***** Task inputs *****

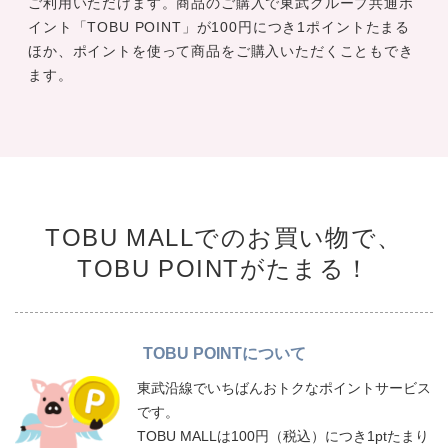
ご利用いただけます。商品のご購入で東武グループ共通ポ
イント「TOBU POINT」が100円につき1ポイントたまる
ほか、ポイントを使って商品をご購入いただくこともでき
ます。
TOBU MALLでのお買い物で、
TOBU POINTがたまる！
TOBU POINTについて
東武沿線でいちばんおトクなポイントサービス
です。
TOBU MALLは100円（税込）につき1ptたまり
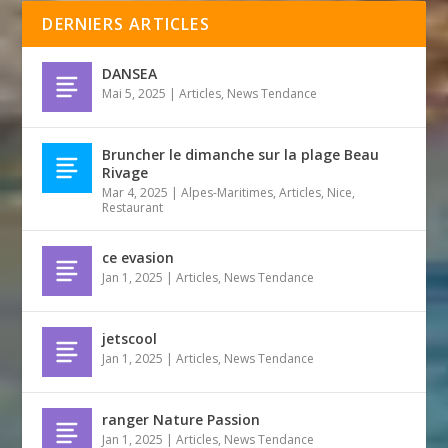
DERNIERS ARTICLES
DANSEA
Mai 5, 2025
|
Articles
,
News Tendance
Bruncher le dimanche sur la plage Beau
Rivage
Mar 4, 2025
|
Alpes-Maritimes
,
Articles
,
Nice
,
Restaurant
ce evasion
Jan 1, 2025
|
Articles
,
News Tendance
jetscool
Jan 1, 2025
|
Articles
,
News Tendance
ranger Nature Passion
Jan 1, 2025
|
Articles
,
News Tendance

*****
***** Task inputs *****

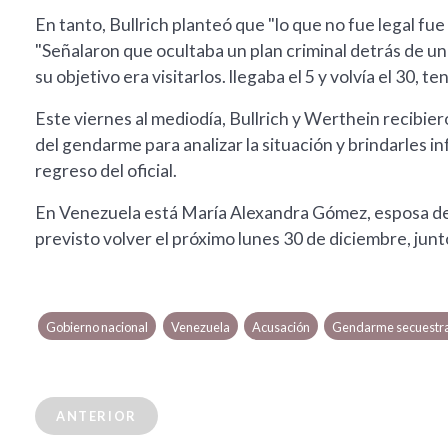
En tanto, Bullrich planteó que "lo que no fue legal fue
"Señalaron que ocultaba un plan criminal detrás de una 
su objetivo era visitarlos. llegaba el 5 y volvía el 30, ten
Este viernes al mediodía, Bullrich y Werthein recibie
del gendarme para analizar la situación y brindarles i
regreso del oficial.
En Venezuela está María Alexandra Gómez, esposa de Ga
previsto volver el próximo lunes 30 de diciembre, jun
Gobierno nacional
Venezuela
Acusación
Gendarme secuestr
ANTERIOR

*****
***** Task inputs *****

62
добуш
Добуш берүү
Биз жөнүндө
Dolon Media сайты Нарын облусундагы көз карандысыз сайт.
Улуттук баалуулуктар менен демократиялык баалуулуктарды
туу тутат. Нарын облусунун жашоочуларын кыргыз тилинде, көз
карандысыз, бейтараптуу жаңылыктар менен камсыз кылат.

*****

## Problem description
If a line in the records includes the string "Нарын", copy it.

## Solution to this exercise
Dolon Media сайты Нарын облусундагы көз карандысыз сайт.
туу тутат. Нарын облусунун жашоочуларын кыргыз тилинде, көз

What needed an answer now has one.